A reader ponders whether to parish shop January 2, 2014

Love your blog and the good sense that you bring to National Catholic Register. It’s sorely needed it seems!

I have a question for you related to church attendance. Two years ago my family and I moved from PA to a small-ish town in TX. There are a few (I think 5?) Catholic churches in my town, and my “home parish” is considered the university parish for the major university here in town.

However, (I really hate to say this) it’s awful. I can’t believe that I am now the person bemoaning the “modern church” thing. Visually, if you didn’t know that you were in a Catholic church, the only thing that would give it away are the statues of Mary and Joseph on the sides of the altar. The music is so bad that it’s distracting. No kidding, the recessional hymn in mass recently was just a guy playing the guitar repeating, “Jesus come to us” over and over. The music is very evangelical-feeling. The entire congregation HOLDS HANDS during the Our Father. I do have to say though, that I have never heard any iffy theology from the priests.

I suppose that this is such a shock to me because in PA the church that I grew up in and the later parish when I got married were hugely traditional in comparison. You can’t get more traditional than parishes from old ethnic Polish/Irish/Italian places.

Am I being a 29 year old fuddy duddy? Is this something that I just have to deal with because I am supposed to go to this parish? The problem is that these things (and others) are so distracting to me that I hardly feel like I am at mass. I don’t want to be a church shopper, and I understand that what happens at mass isn’t really about ME, but I can barely sit through another rock band communal hymn.
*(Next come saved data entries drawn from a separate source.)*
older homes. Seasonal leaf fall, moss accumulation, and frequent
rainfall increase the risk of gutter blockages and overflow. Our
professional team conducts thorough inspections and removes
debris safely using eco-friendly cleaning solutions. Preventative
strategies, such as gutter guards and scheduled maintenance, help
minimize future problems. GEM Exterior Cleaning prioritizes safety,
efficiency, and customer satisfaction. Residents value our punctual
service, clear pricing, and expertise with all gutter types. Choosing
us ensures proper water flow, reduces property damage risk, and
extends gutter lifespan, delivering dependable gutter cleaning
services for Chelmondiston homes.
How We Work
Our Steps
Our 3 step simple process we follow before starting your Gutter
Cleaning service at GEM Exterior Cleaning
Just tell me, am I being a snob?

I hope that you are having a wonderful advent in preparation for Christmas!

I’m not paid by Patheos or mandated by God to tell you what you should and should not put up with as far as aesthetics goes, so I’m not going to tell you you’re a fuddy duddy.

Instead, I’ll just tell you what we did in similar circumstances.

1. When it was merely aesthetic differences, I tried to bear in mind Tolkien’s advice to his son, which was to go to low Masses, with ordinary people. I think there’s an awful lot in that because the Church is emphatically designed and built for average folks and the delusion that it is always supposed to be aesthetically awesome is, I think, a pipe dream. For me, I decided to take it in the spirit of the Little Drummer Boy when local folk of modest talent did the best they could with the gifts they had. And when it went beyond that to actual cringeworthy abuses (as, for instance, when the pianist simply had to assert her ego by adding a riff from Brubeck’s “Take Five” to the already egregious “Sing of the Lord’s Goodness” I decided that, on the whole, if that is the most martyrdom I have to endure, it’s still way better than being one of the Hiroshima Martyrs.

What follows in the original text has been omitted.